Is Docker ready for production?

[+] contingencies|11 years ago|reply

This appears to be a good, honest and multi-faceted review against real world requirements. It is a shame so many replies are "if it works for me and I have n instances, you must be wrong" instead of truly substantive. The author is bringing up points of concern, not rubbishing the project. FWIW as frequently shared my own summary of the area exists at http://stani.sh/walter/pfcts/ and a general architectural response to the same sorts of concerns derived at http://stani.sh/walter/pfcts/original/

[+] freshflowers|11 years ago|reply

My general impression of Docker is that for most of us, it adds complexity with very little upside.

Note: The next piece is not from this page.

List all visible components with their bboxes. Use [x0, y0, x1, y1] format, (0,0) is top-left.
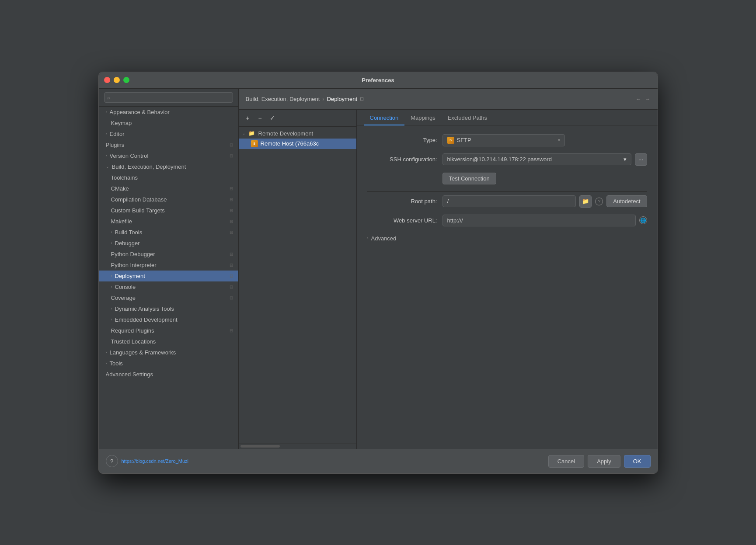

Only when you have an already complex orchestration does Docker help you reduce that complexity.

I'm expecting that to shift with both Docker and the ecosystem of tools and services around it maturing, to the point where in a few years time Docker may even be advantageous to the most simple setups.

I'm really excited about Docker, but personally I'm not expecting to have any use for it in production for another two years.

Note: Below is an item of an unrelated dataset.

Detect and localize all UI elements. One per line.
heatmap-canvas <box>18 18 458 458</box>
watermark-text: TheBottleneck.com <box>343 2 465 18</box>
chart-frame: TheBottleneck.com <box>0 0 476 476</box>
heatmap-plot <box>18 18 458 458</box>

[+] robeastham|11 years ago|reply

Checkout http://deis.io/ and follow the Heroku buildpack instructions to take some of the headache out of all the DevOps questions that Dockerfiles etc might pose if you are just a humble web developer. Deis run's on CoreOS which is an excellent base OS that requires you to use Docker. CoreOS upgrades automatically in the background too.

Deis is a fully opensource PaaS inspired by Heroku. You can dip your toe in the water by spinning up a Deis cluster and then just following the Heroku inspired/compatible workflow described in the Deis docs. When you are ready to experiment Deis let's you use Dockerfiles instead of a Heroku inspired workflow.

Once you have your Deis cluster up you might even want to sidestep it entirely and run Docker containers directly on your CoreOS cluster.

Deis can be used with Vagrant and VirtualBox and it can also deploy to multiple clouds (EC2, Rackspace, Digital Ocean, Bare Metal (e.g. Kimsufi should be possible http://bit.ly/1t2PPXB). I've been playing around with it and it looks great so far.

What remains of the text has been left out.